[Saved entries]
• • •

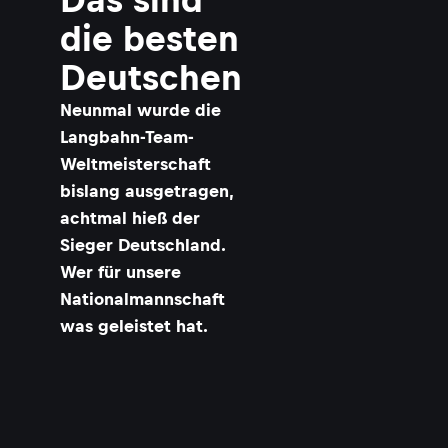
die besten
Deutschen
Neunmal wurde die
Langbahn-Team-
Weltmeisterschaft
bislang ausgetragen,
achtmal hieß der
Sieger Deutschland.
Wer für unsere
Nationalmannschaft
was geleistet hat.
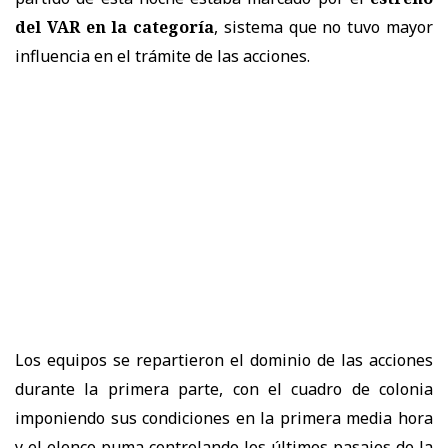
del VAR en la categoría
, sistema que no tuvo mayor
influencia en el trámite de las acciones.
Los equipos se repartieron el dominio de las acciones
durante la primera parte, con el cuadro de colonia
imponiendo sus condiciones en la primera media hora
y el elenco puma controlando los últimos pasajes de la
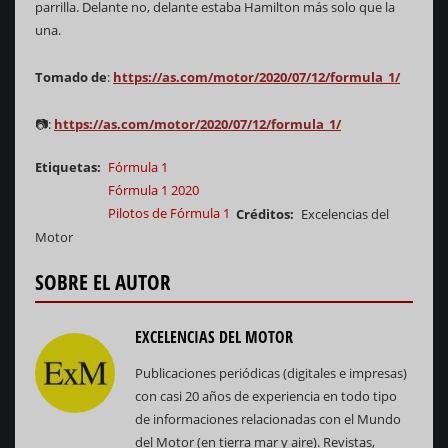
parrilla. Delante no, delante estaba Hamilton más solo que la
una.
Tomado de
:
https://as.com/motor/2020/07/12/formula_1/
📷:
https://as.com/motor/2020/07/12/formula_1/
Etiquetas
Fórmula 1
Fórmula 1 2020
Pilotos de Fórmula 1
Créditos
Excelencias del
Motor
SOBRE EL AUTOR
EXCELENCIAS DEL MOTOR
Publicaciones periódicas (digitales e impresas)
con casi 20 años de experiencia en todo tipo
de informaciones relacionadas con el Mundo
del Motor (en tierra mar y aire). Revistas,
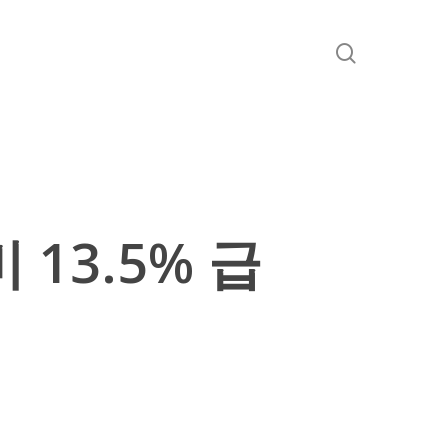
search
13.5% 급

• • •

Copy out every line from the data above that has "acciones" in it.

● ANSWER SPACE
influencia en el trámite de las acciones.
Los equipos se repartieron el dominio de las acciones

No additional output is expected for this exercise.